(Stored data entries)

________

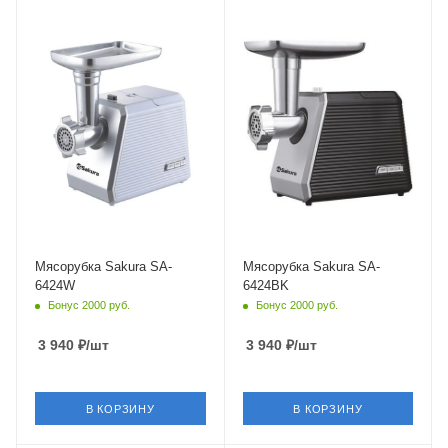
Мясорубка Sakura SA-
Мясорубка Sakura SA-
6424W
6424BK
Бонус 2000 руб.
Бонус 2000 руб.
3 940
₽
/шт
3 940
₽
/шт
В КОРЗИНУ
В КОРЗИНУ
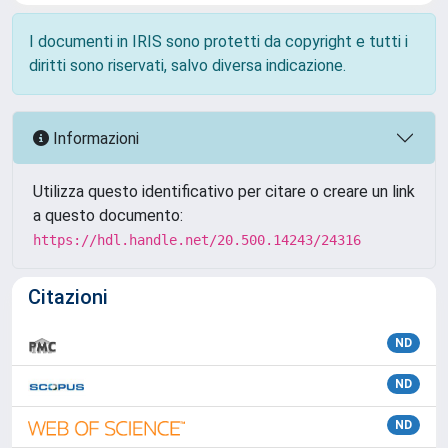
I documenti in IRIS sono protetti da copyright e tutti i
diritti sono riservati, salvo diversa indicazione.
Informazioni
Utilizza questo identificativo per citare o creare un link
a questo documento:
https://hdl.handle.net/20.500.14243/24316
Citazioni
ND
ND
ND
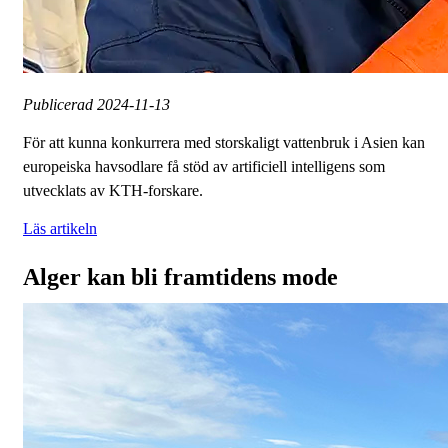
Publicerad
2024-11-13
För att kunna konkurrera med storskaligt vattenbruk i Asien kan
europeiska havsodlare få stöd av artificiell intelligens som
utvecklats av KTH-forskare.
Läs artikeln
Alger kan bli framtidens mode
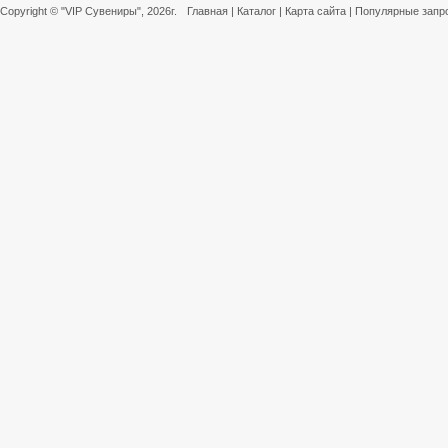
Copyright ©
"VIP Сувениры"
, 2026г.
Главная
|
Каталог
|
Карта сайта
|
Популярные запр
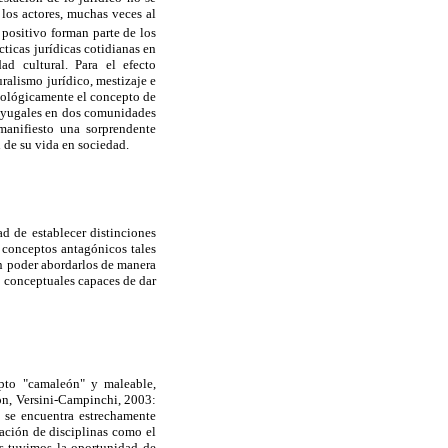
 los actores, muchas veces al
 positivo forman parte de los
ticas jurídicas cotidianas en
d cultural. Para el efecto
ralismo jurídico, mestizaje e
dológicamente el concepto de
onyugales en dos comunidades
manifiesto una sorprendente
n de su vida en sociedad.
d de establecer distinciones
e conceptos antagónicos tales
en poder abordarlos de manera
s conceptuales capaces de dar
epto "camaleón" y maleable,
on, Versini-Campinchi, 2003:
o se encuentra estrechamente
cación de disciplinas como el
ios tuvimos la oportunidad de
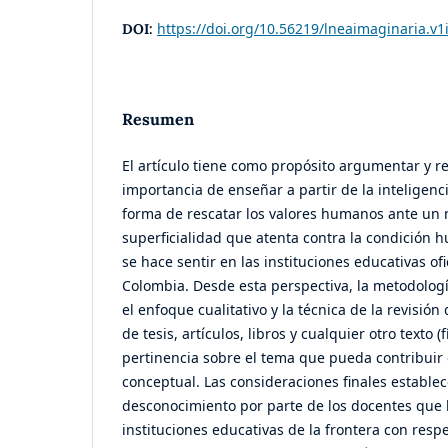
https://doi.org/10.56219/lneaimaginaria.v1
DOI:
Resumen
El artículo tiene como propósito argumentar y re
importancia de enseñar a partir de la inteligenc
forma de rescatar los valores humanos ante u
superficialidad que atenta contra la condición
se hace sentir en las instituciones educativas of
Colombia. Desde esta perspectiva, la metodolog
el enfoque cualitativo y la técnica de la revisió
de tesis, artículos, libros y cualquier otro texto (f
pertinencia sobre el tema que pueda contribuir 
conceptual. Las consideraciones finales estable
desconocimiento por parte de los docentes que 
instituciones educativas de la frontera con respe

________

From the opening line of the entries above to the line containing "El artículo tiene", please transcribe each line exactly, skipping every picture.

▶ **Expected answer**
Мясорубка Sakura SA-
Мясорубка Sakura SA-
6424W
6424BK
Бонус 2000 руб.
Бонус 2000 руб.
3 940
₽
/шт
3 940
₽
/шт
В КОРЗИНУ
В КОРЗИНУ
I documenti in IRIS sono protetti da copyright e tutti i
diritti sono riservati, salvo diversa indicazione.
Informazioni
Utilizza questo identificativo per citare o creare un link
a questo documento:
https://hdl.handle.net/20.500.14243/24316
Citazioni
ND
ND
ND
Publicerad
2024-11-13
För att kunna konkurrera med storskaligt vattenbruk i Asien kan
europeiska havsodlare få stöd av artificiell intelligens som
utvecklats av KTH-forskare.
Läs artikeln
Alger kan bli framtidens mode
Copyright ©
"VIP Сувениры"
, 2026г.
Главная
|
Каталог
|
Карта сайта
|
Популярные запр
 los actores, muchas veces al
 positivo forman parte de los
ticas jurídicas cotidianas en
d cultural. Para el efecto
ralismo jurídico, mestizaje e
dológicamente el concepto de
onyugales en dos comunidades
manifiesto una sorprendente
n de su vida en sociedad.
d de establecer distinciones
e conceptos antagónicos tales
en poder abordarlos de manera
s conceptuales capaces de dar
epto "camaleón" y maleable,
on, Versini-Campinchi, 2003:
o se encuentra estrechamente
cación de disciplinas como el
ios tuvimos la oportunidad de
https://doi.org/10.56219/lneaimaginaria.v1
DOI:
Resumen
El artículo tiene como propósito argumentar y re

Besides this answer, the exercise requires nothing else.